Wednesday, November 22, 2006

Social Divide: President Bush May Compromise With Democrats on Social Security

Today's Wall Street Journal reports that President Bush may buckle in to Democrats on Social Security reform in 2007, foregoing the conservative effort to establish private retirement accounts and revolutionize the New Deal-era social welfare program. The administration made a big push for reform in 2005, with Bush criss-crossing the country to make the case a for a major overhaul. Here's the background:

President Bush tried and failed to fix Social Security's long-term finances with his own party in control of Congress. His determination to keep trying, even as Democrats take over, is fueling speculation that he is ready to meet their price for coming to the bargaining table: dropping his goal of letting workers create private retirement accounts.

While Democrats don't take over the House and Senate until January, already some in both parties are reading tea leaves for signs of administration flexibility, including in recent remarks by Treasury Secretary Henry Paulson and White House Chief of Staff Josh Bolten.

Were the president to drop private accounts and call their bluff, Democrats would be challenged to make good on their professed willingness to help ensure Social Security's solvency.

Both sides acknowledge that a combination of reduced future benefits and higher revenues will be necessary eventually. As more Americans reach retirement age, Social Security will soon bring in fewer revenues from workers' payroll taxes than it sends out in benefit checks to retirees, workers' survivors and the disabled.

For Mr. Bush, private accounts are a way of reducing Social Security's future obligations, and central to his concept of an "ownership society" in which Americans rely less on government.

Democrats, along with the seniors group AARP, oppose personal accounts because they would initially require heavy government borrowing, and could leave future retirees at risk of market downturns.

Except for the Iraq war, perhaps no other issue so tests whether Democrats' capture of Capitol Hill in this month's midterm elections will cause Mr. Bush to alter what has been a largely partisan and uncompromising governing style. At the same time, any compromises cut with the Democratic majority are sure to cost Mr. Bush the support of many Republicans, especially in the House.

Publicly, the White House isn't budging. "Private accounts are part of our proposal and we're interested in having others put things on the table, not taking things off," says administration spokesman Dana Perino.

For those who nonetheless see a Bush concession ahead, perhaps the biggest reason is this: If Mr. Bush doesn't drop private accounts, it is virtually certain that nothing will happen on Social Security, the issue he has called the top domestic priority of his second term. Democrats say Mr. Bush also must finally spell out exactly what future benefit reductions or revenue increases he could support.

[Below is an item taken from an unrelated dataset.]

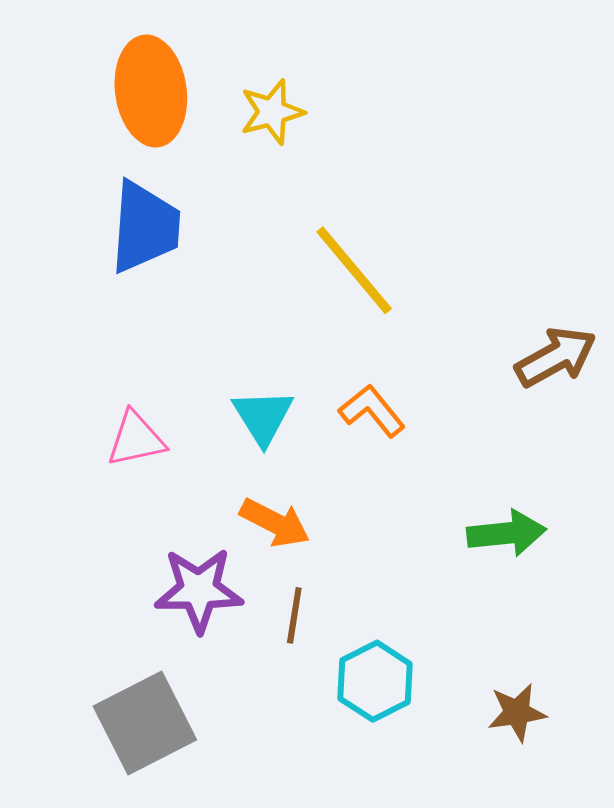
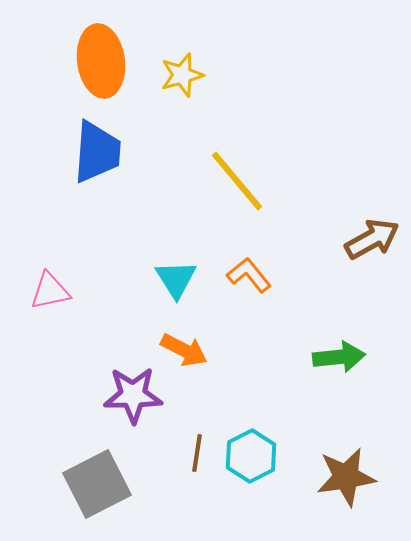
pink triangle: (136, 439) -> (50, 291), moved
brown line: (294, 615) -> (197, 453), moved
brown star: (517, 713) -> (346, 477), size x1.5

An administration compromise on Social Security reform would represent a near-total collapse of GOP ideological aspirations to a social welfare policy of market opportunity. Bush called this vision the "ownership society," a new version of the U.S. social contract in which Americans would undertake more risk on income security, in exchange for the dramatic benefits of home ownership, control over retirement savings, employment training, and health care. Privatization of Social Security -- with the diversion of personal tax contributions to individual accounts -- would eventually replace the old fashioned pay-as-you-go Social Security transfer program currently in place. Social Security is expected to run out of funding sometime in the next few decades when expenditures overtake tax contributions. This is what people mean when they say Social Security will eventually go bankrupt.

Even before the Democrats came to power, privatization of Social Security was viewed skeptically by a public wary of market fluctuations, particularly in light of the 2001 stock market crash. Business Week ran a story a while back called "Safety Net Nation," which indicated that most Americans wanted some basic, government-backed safety net against downward mobility, particulary in old-age.